Un candidat incapable d’avoir le parrainage de 15 députés, de mobiliser 35 millions de F CFA mérite-t-il de briguer la magistrature suprême de notre pays ? Notre réponse est sans équivoque : non ! C’est pourquoi nous ne pouvons pas comprendre que la nouvelle loi électorale ait suscité autant de débats sur deux articles qui traitent de ces questions. Finalement, comme l’analysent des observateurs, «les députés ont plutôt coupé la poire en deux» pour surtout se donner bonne conscience.

Ainsi la loi adoptée maintient à 10 députés, comme dans la précédente, au lieu des 15 proposés dans le projet de loi. Quant à la caution pour chaque candidat à la présidentielle, elle passe de 10 à 25 millions de francs CFA. Le projet de loi avait raisonnablement proposé 35 millions de francs CFA avant son amendement et son adoption.

Aux yeux de l’opposition, ces deux points étaient plus importants que toutes les autres innovations comme une meilleure représentation des femmes sur les listes électorales en conformité avec la loi instituant des mesures pour promouvoir le genre dans l’accès aux fonctions nominatives et électives.

Il s’agit d’élire les conseillers de cercle au suffrage universel direct comme pour les autres niveaux de collectivités territoriales ; de proposer toute mesure utile de nature à assurer plus de cohérence entre la loi électorale et les textes qui régissent la décentralisation…

La nouvelle loi intègre également quelques innovations comme notamment l’institution de la Commission électorale régionale parmi les démembrements de la CENI ; l’extension de la possibilité d’organiser les élections à des dates différentes à toutes les autres élections des collectivités territoriales et  le vote par anticipation des militaires.

Le nouveau texte prévoit également que le candidat aux futures élections présidentielles «doit être de nationalité malienne d’origine».

Ce projet de loi avait été adopté par le Conseil des ministres en sa séance du 15 juin 2016.  Selon le gouvernement, cette relecture de la loi électorale visait à prendre en compte les orientations politiques et institutionnelles de l’Accord pour la paix et la réconciliation au Mali issu du processus d’Alger. Des échanges vifs sur le texte avaient conduit à la suspension des séances le jeudi 8 septembre 2016.

Heureusement que le ministre Abdoulaye Idrissa MAIGA et des élus de la nation n’ont pas cédé aux chantage politique de l’opposition et surtout de certains militants de la société civile comme la présidente de l’Association pour le progrès et la défense des droits des femmes (APDF) pour qui le vote de la nouvelle loi est la fin du Mali démocratique.

Elle pousse le chantage jusqu’à dire que son adoption prouve que «les députés ont oublié les Martyrs et l’esprit du 26 mars 1991», c’est-à-dire l’insurrection populaire qui avait conduit à  la chute du régime dictatorial du parti unique et à l’avènement de la démocratie.

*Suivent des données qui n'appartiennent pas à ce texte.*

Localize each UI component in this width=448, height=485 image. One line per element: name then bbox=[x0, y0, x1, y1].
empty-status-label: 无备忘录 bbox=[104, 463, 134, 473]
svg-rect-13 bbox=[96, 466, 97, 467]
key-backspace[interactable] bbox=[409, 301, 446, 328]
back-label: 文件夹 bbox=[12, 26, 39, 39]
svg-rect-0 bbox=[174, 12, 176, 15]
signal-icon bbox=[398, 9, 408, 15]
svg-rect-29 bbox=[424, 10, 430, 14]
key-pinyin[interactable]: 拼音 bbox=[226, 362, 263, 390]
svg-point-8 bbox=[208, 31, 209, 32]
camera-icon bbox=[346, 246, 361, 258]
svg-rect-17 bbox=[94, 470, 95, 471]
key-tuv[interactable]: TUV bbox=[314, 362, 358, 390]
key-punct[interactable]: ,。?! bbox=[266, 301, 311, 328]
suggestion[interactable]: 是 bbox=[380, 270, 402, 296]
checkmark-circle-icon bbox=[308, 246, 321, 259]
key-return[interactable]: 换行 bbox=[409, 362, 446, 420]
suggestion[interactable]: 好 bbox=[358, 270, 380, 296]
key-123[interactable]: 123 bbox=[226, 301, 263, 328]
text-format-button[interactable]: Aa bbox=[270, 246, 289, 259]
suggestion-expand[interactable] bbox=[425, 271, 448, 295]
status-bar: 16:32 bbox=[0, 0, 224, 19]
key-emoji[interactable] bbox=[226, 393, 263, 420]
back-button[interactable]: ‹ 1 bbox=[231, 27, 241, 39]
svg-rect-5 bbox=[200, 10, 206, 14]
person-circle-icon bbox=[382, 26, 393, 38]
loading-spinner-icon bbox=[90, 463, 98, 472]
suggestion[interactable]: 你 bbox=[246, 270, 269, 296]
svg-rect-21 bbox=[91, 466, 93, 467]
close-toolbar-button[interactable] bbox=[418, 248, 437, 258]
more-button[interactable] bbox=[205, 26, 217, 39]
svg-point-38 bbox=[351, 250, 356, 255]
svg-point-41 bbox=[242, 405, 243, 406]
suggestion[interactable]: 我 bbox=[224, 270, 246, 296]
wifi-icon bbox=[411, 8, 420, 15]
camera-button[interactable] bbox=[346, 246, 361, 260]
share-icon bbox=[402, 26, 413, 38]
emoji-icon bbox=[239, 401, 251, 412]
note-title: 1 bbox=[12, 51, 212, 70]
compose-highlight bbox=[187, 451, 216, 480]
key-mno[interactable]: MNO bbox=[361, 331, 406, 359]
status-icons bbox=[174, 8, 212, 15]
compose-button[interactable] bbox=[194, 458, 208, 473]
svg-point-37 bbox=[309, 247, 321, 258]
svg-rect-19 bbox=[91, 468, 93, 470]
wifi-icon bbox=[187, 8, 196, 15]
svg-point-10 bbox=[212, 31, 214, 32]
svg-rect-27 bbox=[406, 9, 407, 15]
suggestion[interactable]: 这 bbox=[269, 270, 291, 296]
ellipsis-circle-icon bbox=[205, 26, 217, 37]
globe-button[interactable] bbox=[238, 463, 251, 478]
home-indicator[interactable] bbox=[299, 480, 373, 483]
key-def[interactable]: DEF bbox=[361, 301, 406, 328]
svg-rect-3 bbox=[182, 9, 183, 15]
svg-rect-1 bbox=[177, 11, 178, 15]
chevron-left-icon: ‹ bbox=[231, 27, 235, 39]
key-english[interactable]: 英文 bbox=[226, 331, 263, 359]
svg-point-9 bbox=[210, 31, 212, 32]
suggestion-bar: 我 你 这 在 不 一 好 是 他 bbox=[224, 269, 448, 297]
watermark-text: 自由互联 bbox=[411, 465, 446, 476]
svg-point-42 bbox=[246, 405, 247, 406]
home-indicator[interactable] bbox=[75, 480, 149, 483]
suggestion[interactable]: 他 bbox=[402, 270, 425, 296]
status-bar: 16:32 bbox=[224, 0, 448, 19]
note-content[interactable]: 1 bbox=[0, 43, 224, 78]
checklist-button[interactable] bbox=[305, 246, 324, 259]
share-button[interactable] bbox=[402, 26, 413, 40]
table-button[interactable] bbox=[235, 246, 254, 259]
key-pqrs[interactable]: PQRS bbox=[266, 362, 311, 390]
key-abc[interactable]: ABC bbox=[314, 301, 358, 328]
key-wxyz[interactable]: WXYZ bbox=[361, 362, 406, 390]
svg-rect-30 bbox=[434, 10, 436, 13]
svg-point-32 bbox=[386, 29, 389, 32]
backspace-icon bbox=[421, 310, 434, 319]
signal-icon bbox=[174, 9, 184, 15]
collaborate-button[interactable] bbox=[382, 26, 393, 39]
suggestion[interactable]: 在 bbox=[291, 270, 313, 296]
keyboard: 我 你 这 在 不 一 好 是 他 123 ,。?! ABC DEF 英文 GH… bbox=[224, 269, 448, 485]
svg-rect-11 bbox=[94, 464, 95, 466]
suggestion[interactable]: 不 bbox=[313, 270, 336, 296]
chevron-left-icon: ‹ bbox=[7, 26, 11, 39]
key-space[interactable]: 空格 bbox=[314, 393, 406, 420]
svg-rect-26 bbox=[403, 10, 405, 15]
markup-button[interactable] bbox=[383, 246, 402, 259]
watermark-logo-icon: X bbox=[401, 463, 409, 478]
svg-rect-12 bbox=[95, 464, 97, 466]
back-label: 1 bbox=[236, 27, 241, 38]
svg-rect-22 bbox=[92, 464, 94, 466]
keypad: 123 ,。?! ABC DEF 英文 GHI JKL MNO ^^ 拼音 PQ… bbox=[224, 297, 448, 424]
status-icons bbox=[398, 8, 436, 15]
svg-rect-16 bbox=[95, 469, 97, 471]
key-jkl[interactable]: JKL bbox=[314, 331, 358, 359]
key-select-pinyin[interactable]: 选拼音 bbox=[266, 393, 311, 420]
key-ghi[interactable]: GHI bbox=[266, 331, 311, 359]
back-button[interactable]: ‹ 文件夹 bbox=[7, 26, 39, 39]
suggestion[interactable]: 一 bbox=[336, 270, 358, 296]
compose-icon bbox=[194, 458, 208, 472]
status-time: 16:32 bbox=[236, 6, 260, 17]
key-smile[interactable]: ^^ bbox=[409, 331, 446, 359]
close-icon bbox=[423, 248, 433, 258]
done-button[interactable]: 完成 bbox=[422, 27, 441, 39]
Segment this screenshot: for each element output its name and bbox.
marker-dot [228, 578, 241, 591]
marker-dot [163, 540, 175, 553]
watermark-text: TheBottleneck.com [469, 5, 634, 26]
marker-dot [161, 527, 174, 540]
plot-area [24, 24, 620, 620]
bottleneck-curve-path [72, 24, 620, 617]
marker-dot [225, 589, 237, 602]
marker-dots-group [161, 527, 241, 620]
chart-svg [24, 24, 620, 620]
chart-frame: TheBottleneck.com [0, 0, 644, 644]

«En tant que présidente d’une organisation de femmes et membre de la société civile, je pense que ce projet de code électoral va à l’encontre de notre processus démocratique. C’est comme si les gens qui ont initié cette loi n’ont pas participé au combat démocratique du 26 mars 1991», ose-t-elle critiquer.

Et d’ajouter, «je n’arrive pas jusqu’à présent à comprendre dans un pays pauvre comme le Mali qu’on demande d’élever  la caution à 35 millions de F CFA, cela pour être candidat dans une élection présidentielle et avoir aussi le parrainage de 15 députés ou des conseillers nationaux».

«Je pense que ce projet de  code électoral sera enfin de compte une loi d’exclusion sociale, dans la mesure où seuls les riches pourront se présenter aux élections présidentielles. Et pourtant ce sont les pauvres qui votent pour les riches. Cette loi, si jamais elle est adoptée par l’Assemblée nationale, sera une régression totale de notre démocratie» ! Voilà l’analyse volontairement erronée de la présidente de l’APDF dans une interview accordée à un journal de la place.

Pis, cette responsable d’une chapelle sans fidèles menace de mobiliser la société civile pour ne pas voter pour ces «riches» qui pourront payer la caution pour briguer la présidence de la République.

 

Boucliers contre les candidatures fantaisistes

«Si aussi on adopte ce projet de loi comme tel, nous, à travers la société civile, nous allons mener une campagne pour  que personne ne sorte pour aller voter pour ces riches car la mobilisation de ces 35 millions  F CFA sera un facteur de corruption. Pour la simple raison que les hommes d’affaires ou les réseaux mafieux  peuvent  se cacher derrière des candidats pour financer leur campagne en attendant le retour de l’ascenseur», poursuit-elle sans comprendre qu’elle est en train de perdre le peu de crédit qui lui reste par ce genre de déclarations démagogiques.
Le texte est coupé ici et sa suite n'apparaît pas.